The fiscal cliff is still two months out on the horizon, but its impact is already being felt on an already damaged U.S. economy, according to a new study.
A report released Friday by the National Association of Manufacturers found that even if a compromise is reached before the end of the year, the stalling by Congress and the Obama Administration will result in a drop in GDP growth.
According to the NAM study, if the tax hikes and mandated budget cuts known as sequestration -- and more broadly as the fiscal cliff -- occur, the U.S. is very likely to fall back into recession in 2013 and see growth stunted into 2014. Specifically, the report says the fiscal cliff would kill 6 million jobs, cause unemployment to soar back above 11%, GDP to fall by 12.8% and household income to shrink by 10%.
“The fiscal cliff has forced manufacturers to plan for a future in which business is down and their tax bills are up,” NAM President and CEO Jay Timmons said in a statement released with the report. “Manufacturers have had to put off plans to expand and hire new workers to protect themselves against an increasingly negative business climate—resulting in slowing economic growth and job loss in the manufacturing community.”
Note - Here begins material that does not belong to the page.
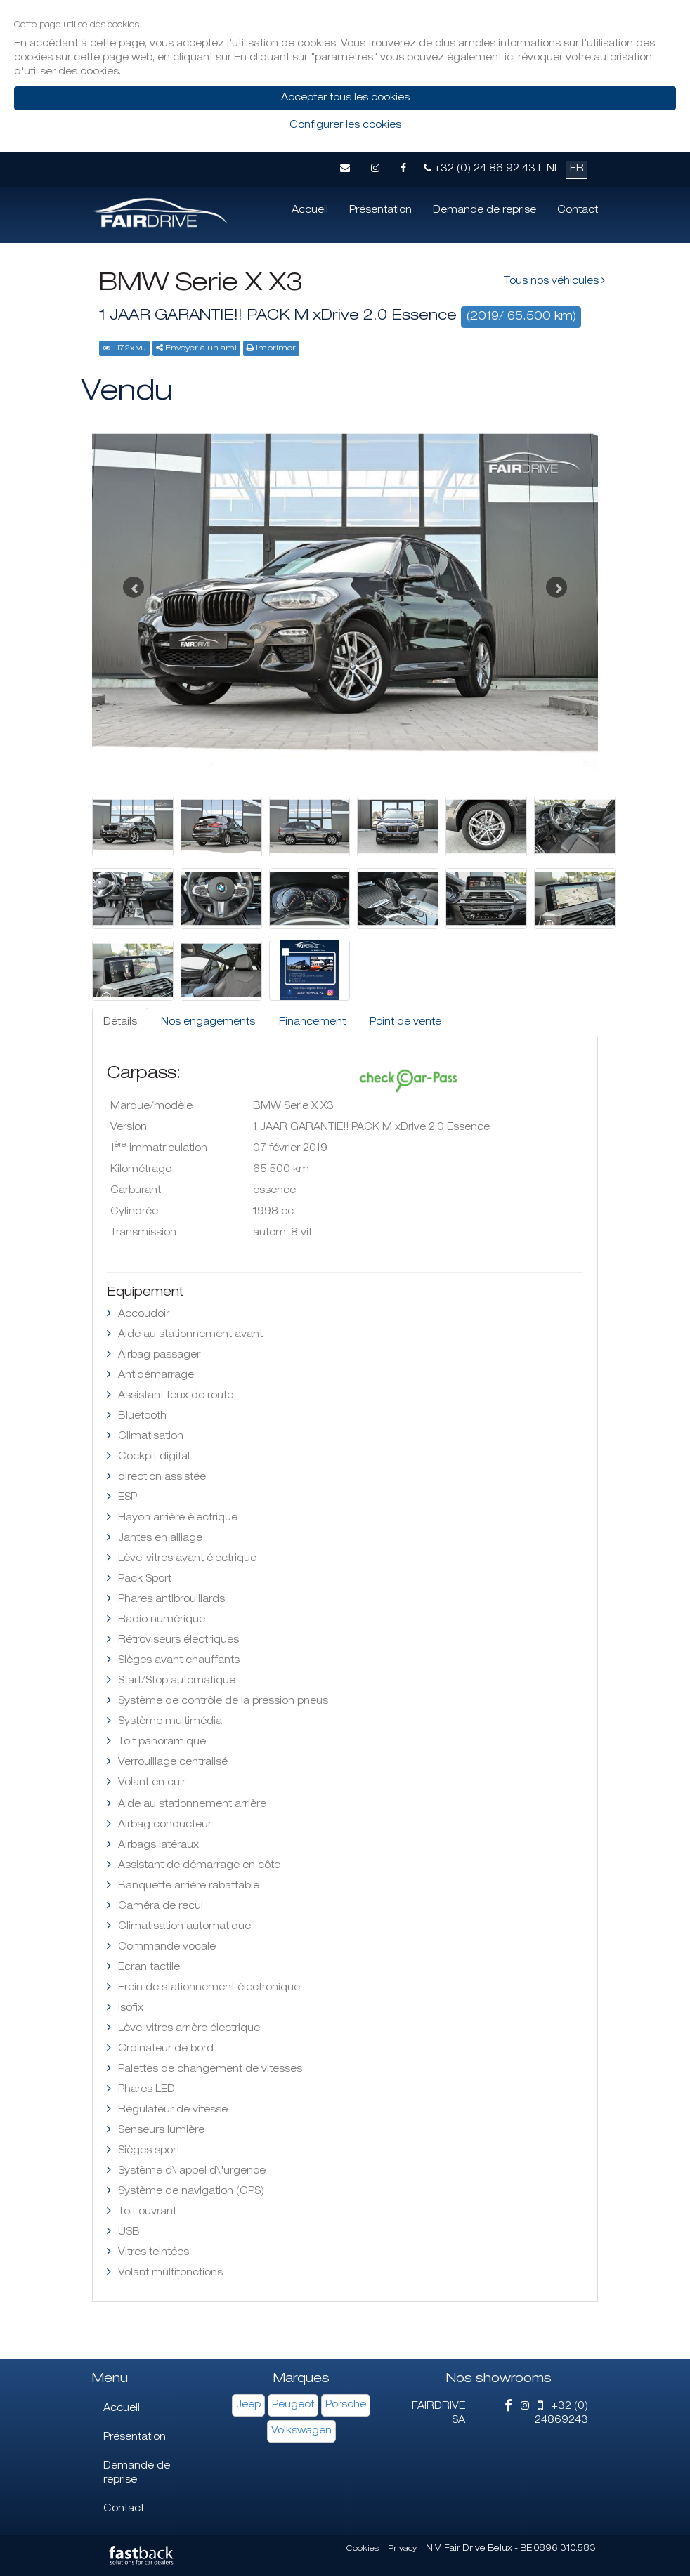 The width and height of the screenshot is (690, 2576). I want to click on Financement, so click(312, 1022).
Timmons said that if no compromise on government spending and deficit reduction is reached “another recession is almost guaranteed.”
As part of an agreement reached in the summer of 2011 to increase the U.S. debt ceiling and fend off default by the U.S. on some of its debts, Congress delayed decisions on spending cuts and tax reform needed to reign in the massive U.S. debt.
The earlier agreement stipulated that unless a compromise was reached by January 2013 across-the-board spending cuts -- sequestration -- that would dramatically scale back spending on defense and a number of social programs including Medicare would automatically kick in.
Meanwhile, many Americans also face a tax increase if a handful of tax breaks set to expire on Dec. 31 aren’t extended.
Clearly meant as a bluff and a delay tactic at the time, the fiscal cliff now looms as a frightening reality.
The NAM report found it could take as long as a decade for the U.S. to recover from the fallout if no compromise is reached.
Timmons observed, “The reality of the fiscal cliff is that it is entirely self-inflicted. We have put ourselves in a situation where our economic and national security is threatened by our own hand.”
He said the solution lies in a commitment from the president (whoever it is) and Congress to address the government spending that fuels debt and promote “pro-growth tax reform.”